The post makes a number of compelling points that could lead to further declines in the name, which has lost more than 20 percent over the last 52 weeks.
To support its short position, Bluegrass identified six key areas where the company has weaknesses. These include leadership, capital allocation, over-dependence on one product, the declining relevance of the smartphone, Apple's closed ecosystem and the company's scale.
The first weak point that the author identifies is Apple's current leadership in the wake of Steve Job's death. The analyst wrote that Jobs "has been dead now for several years, and never created a sustainable culture that will allow the company to continue to create and develop new products/services that consumers desire." This has been an ongoing debate in the investment community for quite awhile.
The key question becomes: Can Apple continue to innovate in the absence of its visionary founder? So far, the company has not excelled in this area, although the jury is still out.

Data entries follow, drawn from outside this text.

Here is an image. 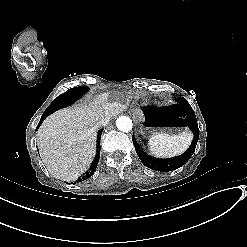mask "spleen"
Segmentation results:
<instances>
[{"label": "spleen", "instance_id": "obj_1", "mask_svg": "<svg viewBox=\"0 0 247 247\" xmlns=\"http://www.w3.org/2000/svg\"><path fill=\"white\" fill-rule=\"evenodd\" d=\"M193 138V134L184 131L179 135L156 133L149 139L150 150L157 155L175 156L185 151Z\"/></svg>", "mask_w": 247, "mask_h": 247}]
</instances>
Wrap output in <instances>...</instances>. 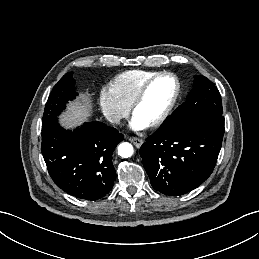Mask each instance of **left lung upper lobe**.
I'll return each instance as SVG.
<instances>
[{
	"instance_id": "obj_1",
	"label": "left lung upper lobe",
	"mask_w": 259,
	"mask_h": 259,
	"mask_svg": "<svg viewBox=\"0 0 259 259\" xmlns=\"http://www.w3.org/2000/svg\"><path fill=\"white\" fill-rule=\"evenodd\" d=\"M205 113L223 114L221 96L217 87L208 78L196 75L194 89L189 93L187 101L175 110L158 131H170L190 118Z\"/></svg>"
}]
</instances>
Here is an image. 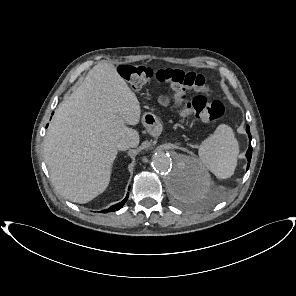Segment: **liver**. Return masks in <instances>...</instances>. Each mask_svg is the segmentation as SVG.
I'll return each instance as SVG.
<instances>
[{"instance_id": "1", "label": "liver", "mask_w": 296, "mask_h": 296, "mask_svg": "<svg viewBox=\"0 0 296 296\" xmlns=\"http://www.w3.org/2000/svg\"><path fill=\"white\" fill-rule=\"evenodd\" d=\"M141 107L115 66L99 62L56 109L44 141V159L55 189L75 203H87L108 187L116 143L139 134Z\"/></svg>"}]
</instances>
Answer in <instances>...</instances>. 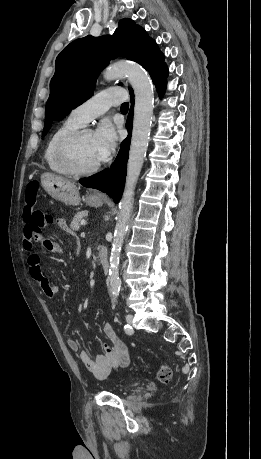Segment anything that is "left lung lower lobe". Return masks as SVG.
I'll list each match as a JSON object with an SVG mask.
<instances>
[{
	"label": "left lung lower lobe",
	"mask_w": 261,
	"mask_h": 459,
	"mask_svg": "<svg viewBox=\"0 0 261 459\" xmlns=\"http://www.w3.org/2000/svg\"><path fill=\"white\" fill-rule=\"evenodd\" d=\"M167 75L168 68L167 66H164L152 77L159 96H162L164 93ZM130 94L132 106L126 122V127L129 134H131L133 120L134 95L132 90H130ZM129 146L130 135L122 142L120 151L110 168H107L91 176L89 179H82L80 180V183L85 187L95 188L102 192H106L110 197L113 198L115 203H118L122 196L125 183Z\"/></svg>",
	"instance_id": "0a47b994"
}]
</instances>
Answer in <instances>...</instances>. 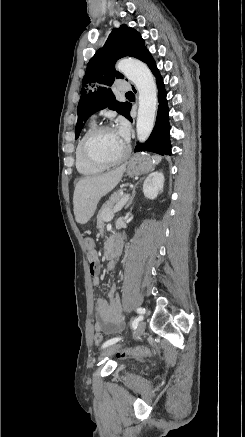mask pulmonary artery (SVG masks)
<instances>
[{"mask_svg":"<svg viewBox=\"0 0 245 437\" xmlns=\"http://www.w3.org/2000/svg\"><path fill=\"white\" fill-rule=\"evenodd\" d=\"M118 91L127 92L131 89V86L128 82L120 81L117 85Z\"/></svg>","mask_w":245,"mask_h":437,"instance_id":"1","label":"pulmonary artery"}]
</instances>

In another section of the document, Bluegrass pointed out that Apple is earning 90 percent of the profits in the smartphone market with just 20 percent of the total installed base, meaning that the company has eye-popping margins. The analyst wrote, "The company is dramatically over earning vs its peer group, and economic theory + mean reversion would make the case that this dominance will not continue indefinitely."
In the piece, Bluegrass also touches on scale, noting that in order to move the needle on the share price, Apple will "need to develop new products/services w/ correspondingly huge market opportunities."
The problem currently, according to Bluegrass Capital, is that "in every current identifiable large consumer or technology vertical (outside of smartphones), AAPL has no existing, competitive offering, while all of its peers have successful products growing rapidly."